С дорог наступления уже много дней подряд стаскивали трофейную технику, а исправную угоняли своим ходом, но все равно кругом оставалось столько следов постигшей немецкую армию катастрофы, что проезжавшие мимо люди – хочешь не хочешь – думали о ней. Думал и Синцов.
Нормальная чувствительность притупляется на войне и не может не притупляться; было бы ненормально, если бы она оставалась такой же, как в обычной жизни. Лежащий на обочине мертвый человек в чужой военной форме уже не может восприниматься как просто мертвый человек, внезапная и насильственная смерть которого, по нормальным людским понятиям, – несчастье. Смерть человека, одетого в чужую военную форму, не может восприниматься на войне как несчастье. И изуродованные взрывами или пожаром, искореженные, врезавшиеся друг в друга машины с чужими опознавательными знаками не могут восприниматься как результат катастрофы, о которой в обычной жизни думают с ужасом. Эти мертвые чужие машины, так же как и мертвые чужие люди, не могут восприниматься на войне как несчастье хотя бы потому, что они есть прямой или косвенный результат твоих собственных усилий, предпринимая которые и ты мог бы оказаться мертвым.

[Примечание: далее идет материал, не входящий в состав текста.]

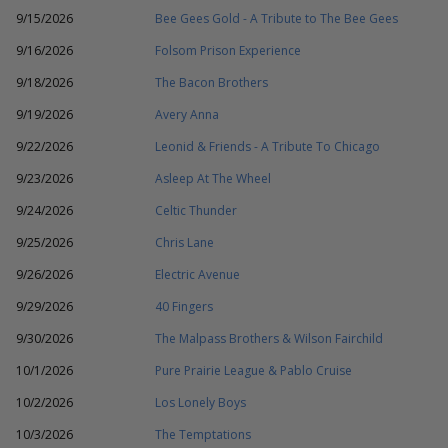
9/15/2026
Bee Gees Gold - A Tribute to The Bee Gees
9/16/2026
Folsom Prison Experience
9/18/2026
The Bacon Brothers
9/19/2026
Avery Anna
9/22/2026
Leonid & Friends - A Tribute To Chicago
9/23/2026
Asleep At The Wheel
9/24/2026
Celtic Thunder
9/25/2026
Chris Lane
9/26/2026
Electric Avenue
9/29/2026
40 Fingers
9/30/2026
The Malpass Brothers & Wilson Fairchild
10/1/2026
Pure Prairie League & Pablo Cruise
10/2/2026
Los Lonely Boys
10/3/2026
The Temptations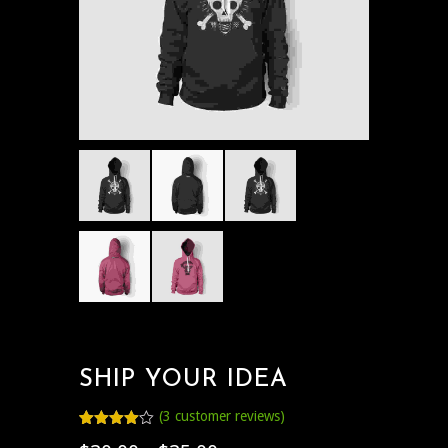
SHIP YOUR IDEA
(
3
customer reviews)
Rated
3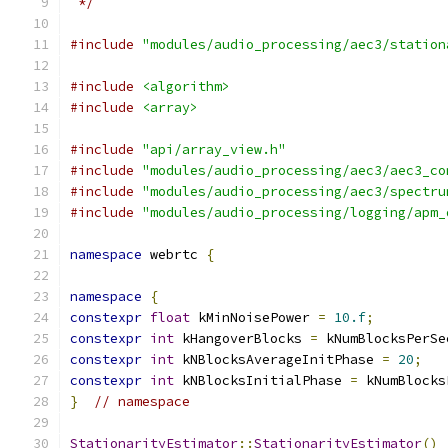
 */
#include
"modules/audio_processing/aec3/station
#include
<algorithm>
#include
<array>
#include
"api/array_view.h"
#include
"modules/audio_processing/aec3/aec3_co
#include
"modules/audio_processing/aec3/spectru
#include
"modules/audio_processing/logging/apm_
namespace
 webrtc 
{
namespace
{
constexpr
float
 kMinNoisePower 
=
10.f
;
constexpr
int
 kHangoverBlocks 
=
 kNumBlocksPerSe
constexpr
int
 kNBlocksAverageInitPhase 
=
20
;
constexpr
int
 kNBlocksInitialPhase 
=
 kNumBlocks
}
// namespace
StationarityEstimator
::
StationarityEstimator
()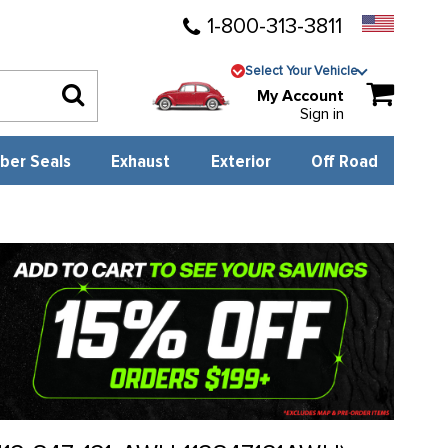
1-800-313-3811
Select Your Vehicle
My Account
Sign in
ber Seals
Exhaust
Exterior
Off Road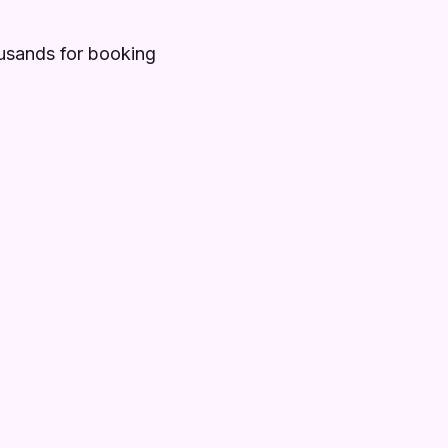
ousands for booking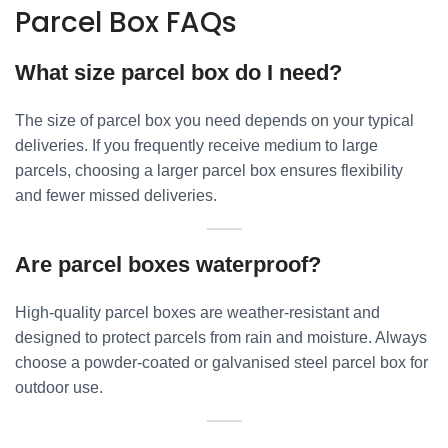
Parcel Box FAQs
What size parcel box do I need?
The size of parcel box you need depends on your typical
deliveries. If you frequently receive medium to large
parcels, choosing a larger parcel box ensures flexibility
and fewer missed deliveries.
Are parcel boxes waterproof?
High-quality parcel boxes are weather-resistant and
designed to protect parcels from rain and moisture. Always
choose a powder-coated or galvanised steel parcel box for
outdoor use.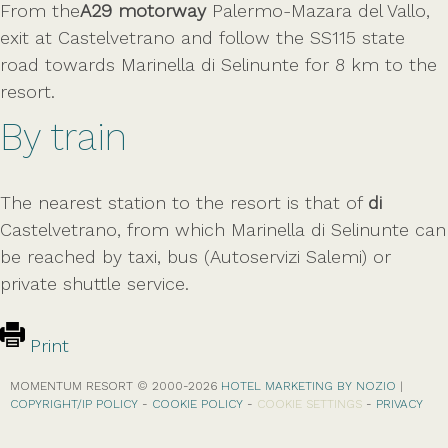
From the
A29 motorway
Palermo-Mazara del Vallo,
exit at Castelvetrano and follow the SS115 state
road towards Marinella di Selinunte for 8 km to the
resort.
By train
The nearest station to the resort is that of
di
Castelvetrano, from which Marinella di Selinunte can
be reached by taxi, bus (Autoservizi Salemi) or
private shuttle service.
Print
MOMENTUM RESORT © 2000-
2026
HOTEL MARKETING BY NOZIO
|
COPYRIGHT/IP POLICY
-
COOKIE POLICY
-
COOKIE SETTINGS
-
PRIVACY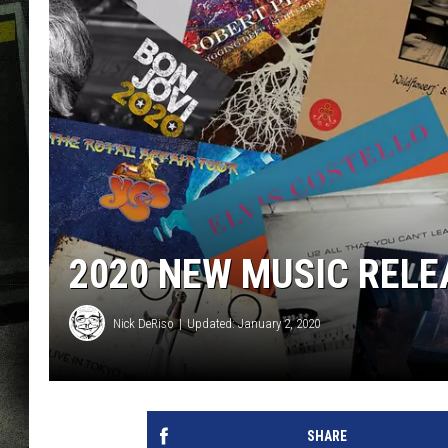
2020 NEW MUSIC RELE
Nick DeRiso
Updated: January 2, 2020
SHARE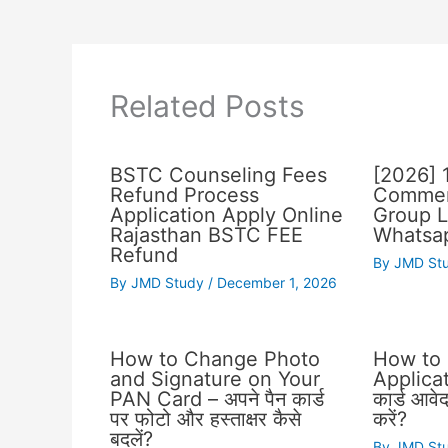
Related Posts
BSTC Counseling Fees
[2026] 
Refund Process
Commer
Application Apply Online
Group L
Rajasthan BSTC FEE
Whatsap
Refund
By
JMD St
By
JMD Study
/
December 1, 2026
How to Change Photo
How to
and Signature on Your
Applicat
PAN Card – अपने पैन कार्ड
कार्ड आवे
पर फोटो और हस्ताक्षर कैसे
करें?
बदलें?
By
JMD St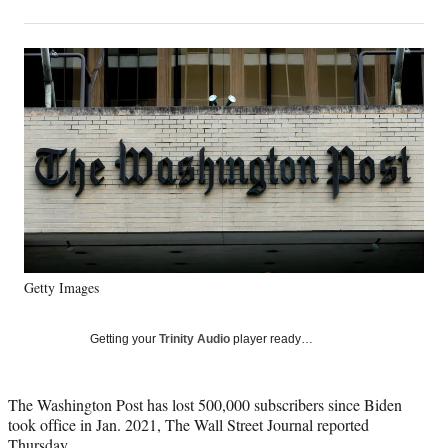
on
h
h
h
h
a
a
a
a
Social
r
r
r
r
e
e
e
e
Media
o
o
o
o
n
n
n
n
F
X
L
E
a
(
i
m
c
f
n
a
e
o
k
i
b
r
e
l
o
m
d
o
e
I
k
r
n
Getty Images
l
y
T
Getting your
Trinity Audio
player ready…
w
i
t
The Washington Post has lost 500,000 subscribers since Biden
t
took office in Jan. 2021, The Wall Street Journal reported
e
Thursday.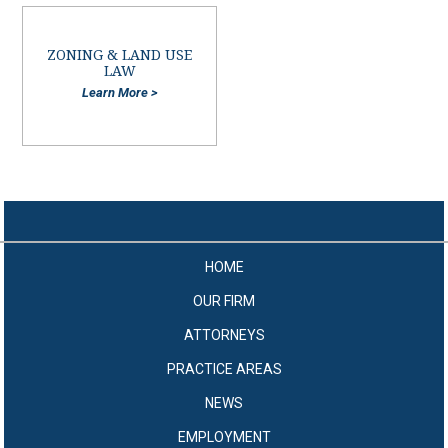
ZONING & LAND USE
LAW
Learn More >
HOME
OUR FIRM
ATTORNEYS
PRACTICE AREAS
NEWS
EMPLOYMENT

И все-таки, хотя ты и победитель, тяжелый, трупный смрад, которым тянет вдоль дороги от лежащих по лесам бесчисленных мертвых тел в чужой военной форме, – запах несчастья. И этот сопутствующий войне запах несчастья не чужд сознанию людей, наблюдающих зрелище чужой военной катастрофы. Не чужд, несмотря на всю их веру в справедливость того отмщения, которое они воздают.
Из дивизии в полк Синцов ехал тоже на попутной машине, которая везла снаряды туда, на огневые.
Едва сел и поехал, как впереди снова послышались звуки боя. Стреляли и минометы, и артиллерия, и, кажется, танковые пушки. Дорога сначала петляла по лесу, а потом вывела к широкой просеке. По просеке было разбросано полтора десятка разбитых немецких танков, штурмовых орудий и бронетранспортеров, а дальше, в глубине, стояла целая колонна сгоревших машин. У самой дороги были видны перепаханные танками позиции артиллерии, и прямо из земли торчало дуло нашей вдавленной в окоп пушки.